The Woman With an Ashen Face

Last year I went to Mumbai to take part in a panel discussion about trends symptomatic of

BANGALORE: Last year I went to Mumbai to take part in a panel discussion about trends symptomatic of our times and the question of individual freedom. How many women really live lives that have not been pre-fabricated? Back in Bangalore, I took an airport shuttle to my neighbourhood when a family boarded the bus. A husband, a wife and their assorted relatives. The man spoke a UP dialect but it was his manner that spoke not of his Geography but his upbringing. “Tera baap..us se bada ziddi nahin dekha humne!,” he addressed his tongue-tied wife, telling her just what he thought of her father. He and the family were all supposed to go to Narayana Hrudayalaya and they had boarded a bus to get there but the father-in-law who was already in Bangalore, insisted over the phone that they disembark and board another bus. How dare the old man do that? He spat,  “Main apne baap ki nahin sunta toh isski kyon suno!”

A passenger told him that he would be fine, that from the Silk Board Junction where the bus was headed, they could board a bus straight to the hospital. He was given bus numbers to note. But he was not interested in resolving the conflict but milking it to the last drop.

Through his tirade, I wondered about his wife. That ashen faced woman who sat in a bus full of strangers, hearing her father being abused.

This was obviously not new.

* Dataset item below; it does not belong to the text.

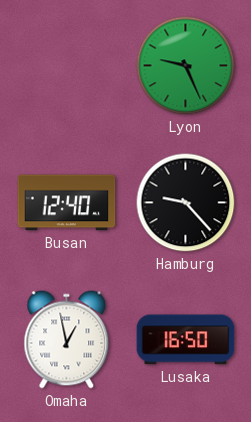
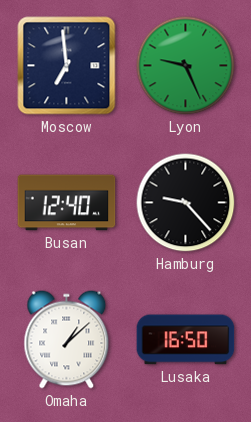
Moscow: none -> 6:59
Omaha: 12:58 -> 1:08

She was used to being humiliated in public by her husband.

Then something gave away because in the air-conditioned bus, the wife rose and began to gesture desperately to the conductor that she wanted to puke.

The driver hurriedly slowed the bus down, the automatic doors were opened and the woman sat down on the step, and began to vomit violently while the traffic buzzed past her. The husband, speechless for a moment, rose and held the wife by the shoulders and then began to talk, “Be careful, all this traffic, you might get hurt.” There was maybe just a tinge of guilt in his voice. But only just about.

Someone offered water to the wife. “I am fine now,” she said resolutely and went back, having rid herself of the bile that must have been gathering over the last few toxic hours.

“See? Now she has fallen sick and all because of him,” the man began again and then the conductor said in a measured but firm voice, “We have 20 minutes before we reach your stop. Just stay quiet for these 20 minutes.”

And he did, thankfully. But even though he did, my mind could not stop wondering just how many women put up with men like these? How many of us know of women who have been abused verbally and physically by the men in their lives and who say nothing and accept it?

 I hope that the woman on the bus will someday, open the door to not just throw up her pain but to breathe in the courage to step out.